Renovation gives purpose to former tobacco-manufacturing plant

By Michael Hewlett


The Forsyth County Government Center was once R.J. Reynolds Tobacco Company's Building No. 12. (Journal File Photo)

In 1952, Beaufort Bailey spent the summer sweeping the floors and moving tons of tobacco from trucks in R.J. Reynolds Tobacco Co.'s Building No. 12 on Chestnut Street to earn tuition money for Winston-Salem State University.

Yesterday, Bailey once again stood in Building No. 12, which closed in 1990. It was the company's last downtown manufacturing plant. Now, Bailey is a Forsyth County commissioner, and the building has been renovated for use as the county's new government center.

"It's unbelievable," he said after he, along with his colleagues on the board, took large scissors to cut the red ribbon to officially dedicate the new building.

The renovated building looked far different from the place he remembered.

"I had no idea where I worked," Bailey said about the first time he saw the completed building.

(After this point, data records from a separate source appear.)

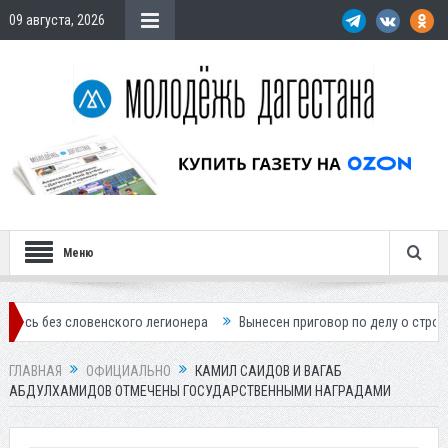
09 августа, 2026
Меню
венского легионера
Вынесен приговор по делу о строительстве гост
ГЛАВНАЯ
ОФИЦИАЛЬНО
КАМИЛ САИДОВ И ВАГАБ
АБДУЛХАМИДОВ ОТМЕЧЕНЫ ГОСУДАРСТВЕННЫМИ НАГРАДАМИ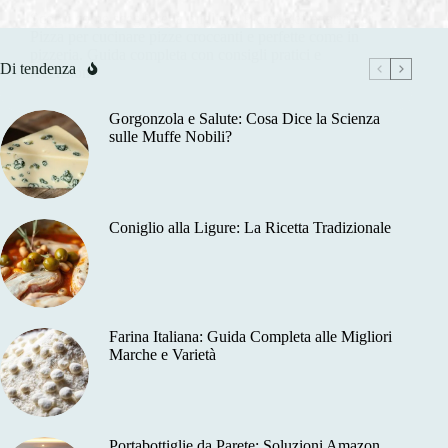
Scopri come scegliere la migliore Pietra Refrattaria per
Pizza per cucinare pizze croccanti e perfette come in
pizzeria. Guida completa con consigli pratici e
Di tendenza
recensioni
Gorgonzola e Salute: Cosa Dice la Scienza
sulle Muffe Nobili?
Coniglio alla Ligure: La Ricetta Tradizionale
Farina Italiana: Guida Completa alle Migliori
Marche e Varietà
Portabottiglie da Parete: Soluzioni Amazon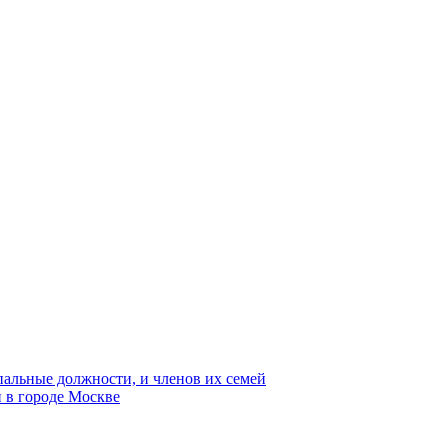
пальные должности, и членов их семей
 в городе Москве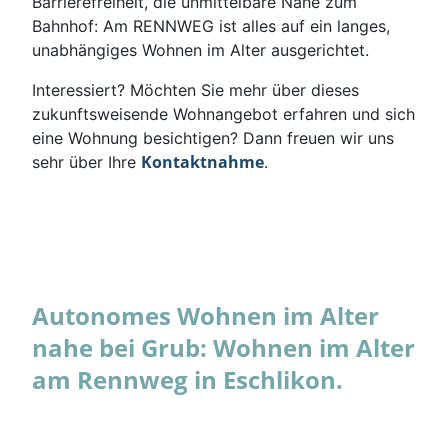
Barrierefreiheit, die unmittelbare Nähe zum
Bahnhof: Am RENNWEG ist alles auf ein langes,
unabhängiges Wohnen im Alter ausgerichtet.
Interessiert? Möchten Sie mehr über dieses
zukunftsweisende Wohnangebot erfahren und sich
eine Wohnung besichtigen? Dann freuen wir uns
Kontaktnahme
sehr über Ihre
.
Autonomes Wohnen im Alter
nahe bei Grub: Wohnen im Alter
am Rennweg in Eschlikon.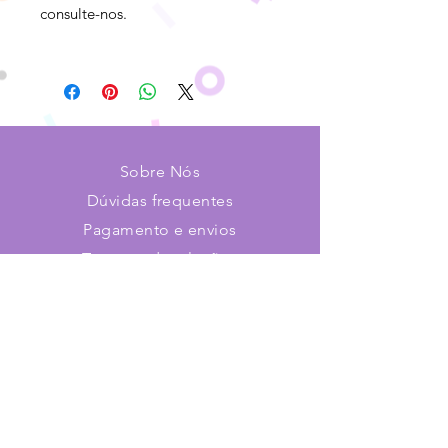
consulte-nos.
Sobre Nós
Dúvidas frequentes
Pagamento e envios
Trocas e devoluções
Contato
Faça parte de nosso time!
Cadastre-se e receba novidades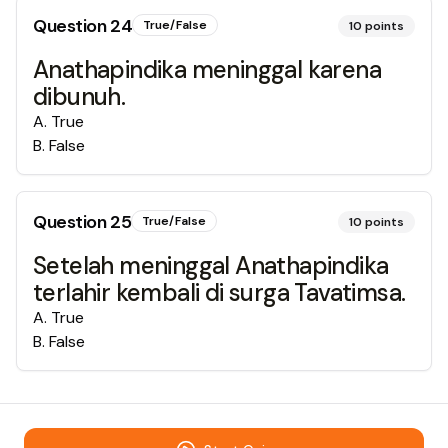
Question
24
True/False
10
points
Anathapindika meninggal karena
dibunuh.
A
.
True
B
.
False
Question
25
True/False
10
points
Setelah meninggal Anathapindika
terlahir kembali di surga Tavatimsa.
A
.
True
B
.
False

The new center has a 250,000-square-foot, 280-space parking deck, individual offices for the county commissioners, and an atrium that filters light onto five floors. Another 244,000 square feet is office space and a common area.

The county set aside about 30,000 square feet for future growth.

Pete Brunstetter, the chairman of the commissioners, said that the board spent more than 10 years figuring out how to use the building. In 1990, the county bought four blocks of property, including Building No. 12, from Reynolds for $40,000.

Cost estimates for the project ranged from as little as $12 million to as much as $25 million over the years. The county ended up spending $27.5 million on construction, about 7 percent more than the $25.2 million in the contract. County officials said that extra money is within the limit set aside for the project. There have been about $2.3 million in change orders, said Ed Klevinski, the county's general-services director.

The total cost is about $32 mil-lion, which includes furnishings and other items, he said. County Manager Graham Pervier has said that it would have cost as much as $35 million to construct a new building.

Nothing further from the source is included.